Ao mesmo tempo, o Grupo Árabe reiterou sua oposição a qualquer menção que pudesse limitar setores energéticos baseados em combustíveis fósseis, considerados pilares econômicos em seus países. A proposta discutida previa triplicar os investimentos globais em adaptação até 2030, mas sem detalhar a origem dos fundos — um dos pontos que gerou forte resistência.

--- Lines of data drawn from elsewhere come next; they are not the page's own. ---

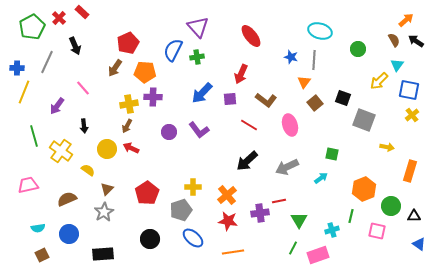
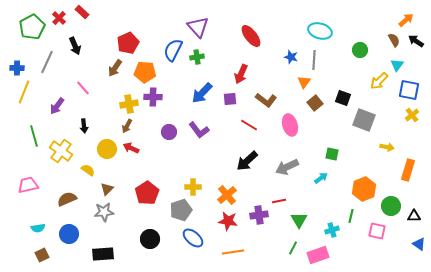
green circle at (358, 49): moved 2 px right, 1 px down
orange rectangle at (410, 171): moved 2 px left, 1 px up
gray star at (104, 212): rotated 24 degrees clockwise
purple cross at (260, 213): moved 1 px left, 2 px down
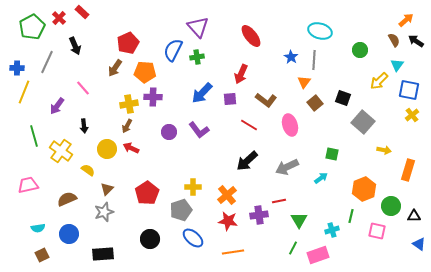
blue star at (291, 57): rotated 16 degrees clockwise
gray square at (364, 120): moved 1 px left, 2 px down; rotated 20 degrees clockwise
yellow arrow at (387, 147): moved 3 px left, 3 px down
gray star at (104, 212): rotated 12 degrees counterclockwise
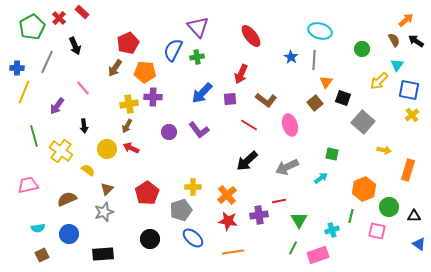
green circle at (360, 50): moved 2 px right, 1 px up
orange triangle at (304, 82): moved 22 px right
green circle at (391, 206): moved 2 px left, 1 px down
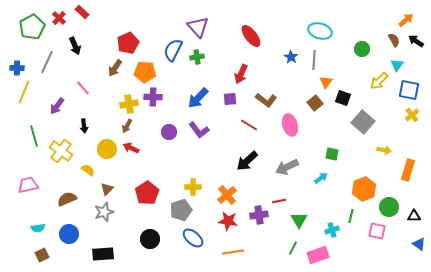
blue arrow at (202, 93): moved 4 px left, 5 px down
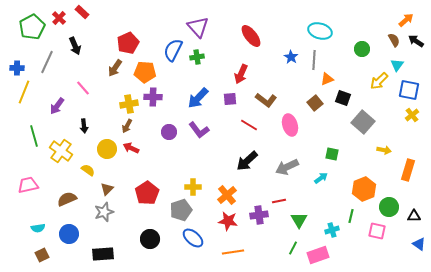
orange triangle at (326, 82): moved 1 px right, 3 px up; rotated 32 degrees clockwise
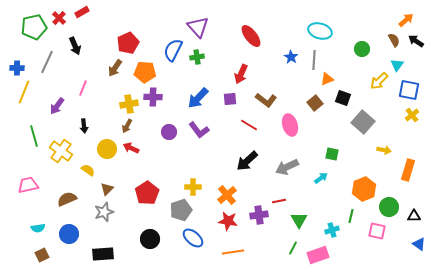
red rectangle at (82, 12): rotated 72 degrees counterclockwise
green pentagon at (32, 27): moved 2 px right; rotated 15 degrees clockwise
pink line at (83, 88): rotated 63 degrees clockwise
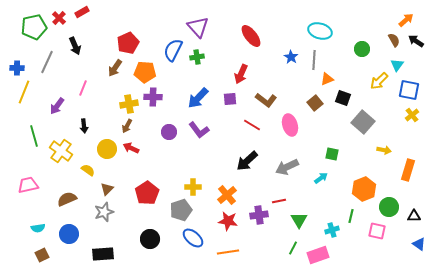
red line at (249, 125): moved 3 px right
orange line at (233, 252): moved 5 px left
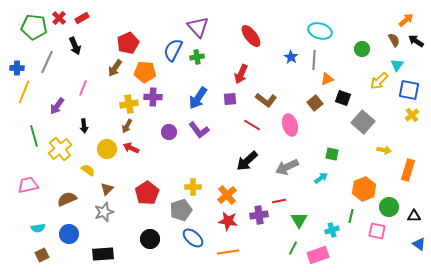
red rectangle at (82, 12): moved 6 px down
green pentagon at (34, 27): rotated 20 degrees clockwise
blue arrow at (198, 98): rotated 10 degrees counterclockwise
yellow cross at (61, 151): moved 1 px left, 2 px up; rotated 15 degrees clockwise
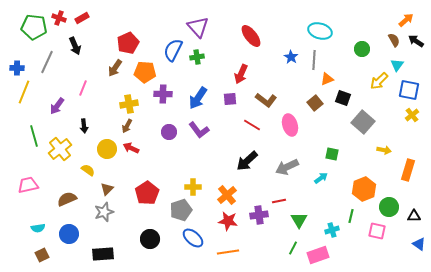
red cross at (59, 18): rotated 24 degrees counterclockwise
purple cross at (153, 97): moved 10 px right, 3 px up
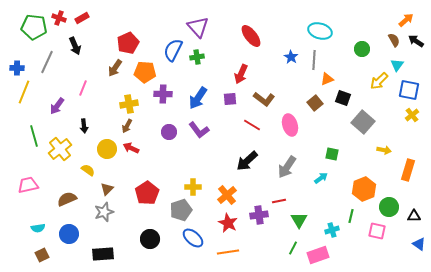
brown L-shape at (266, 100): moved 2 px left, 1 px up
gray arrow at (287, 167): rotated 30 degrees counterclockwise
red star at (228, 221): moved 2 px down; rotated 18 degrees clockwise
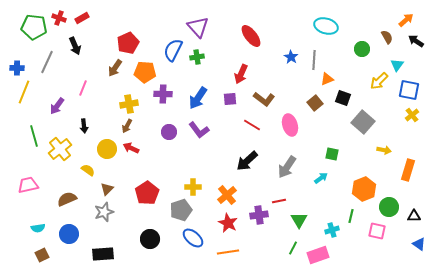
cyan ellipse at (320, 31): moved 6 px right, 5 px up
brown semicircle at (394, 40): moved 7 px left, 3 px up
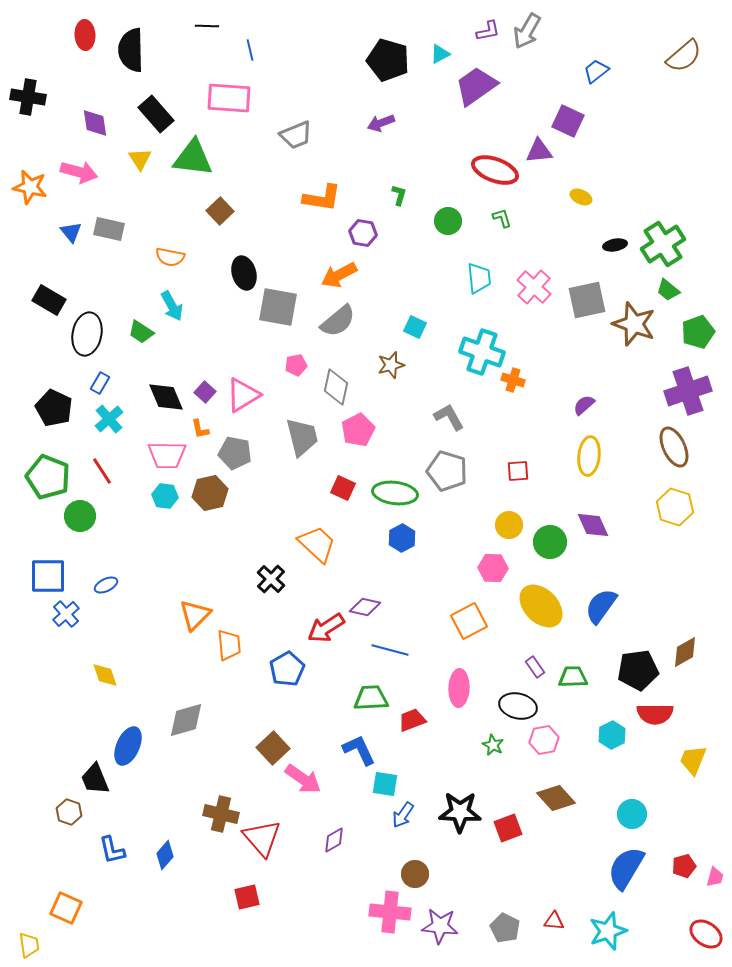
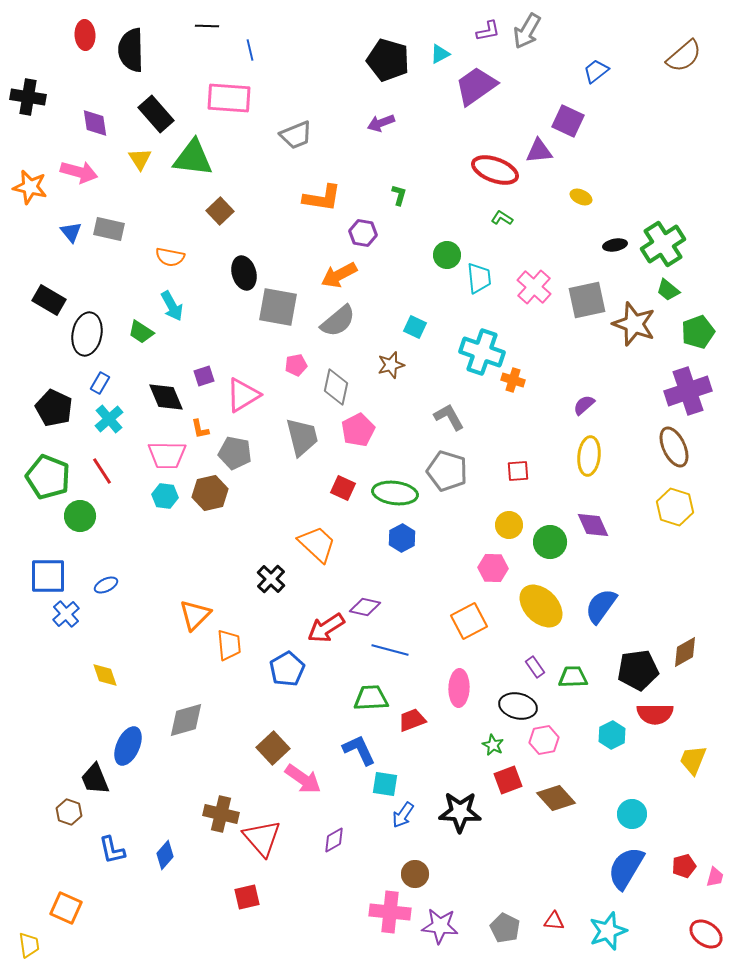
green L-shape at (502, 218): rotated 40 degrees counterclockwise
green circle at (448, 221): moved 1 px left, 34 px down
purple square at (205, 392): moved 1 px left, 16 px up; rotated 30 degrees clockwise
red square at (508, 828): moved 48 px up
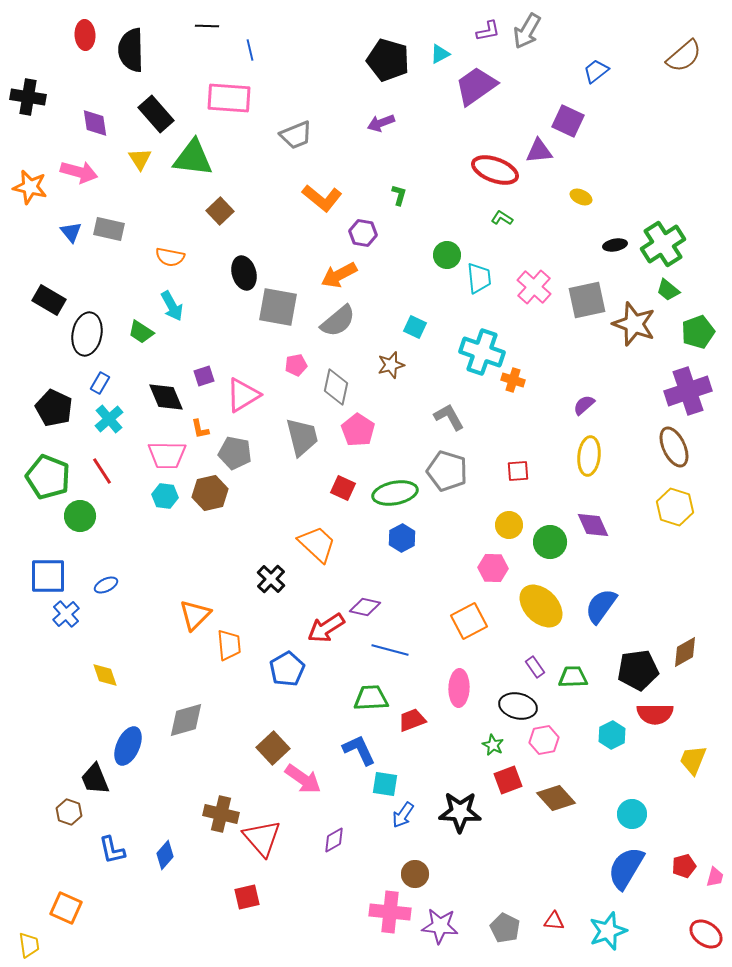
orange L-shape at (322, 198): rotated 30 degrees clockwise
pink pentagon at (358, 430): rotated 12 degrees counterclockwise
green ellipse at (395, 493): rotated 18 degrees counterclockwise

Com participação de quase 200 nações, a COP depende de consenso para aprovar qualquer documento final. A ausência de acordo na COP30 escancara a dificuldade de alinhar interesses tão distintos em um momento marcado por desastres climáticos e pressão internacional por ações mais imediatas e contundentes.
O Brasil encerrou a conferência defendendo que as negociações continuem nos próximos meses, reforçando a necessidade de cooperação multilateral. O impasse deixa em aberto o futuro das metas climáticas globais e evidencia que o desafio de alinhar desenvolvimento econômico e sustentabilidade ainda está longe de ser superado.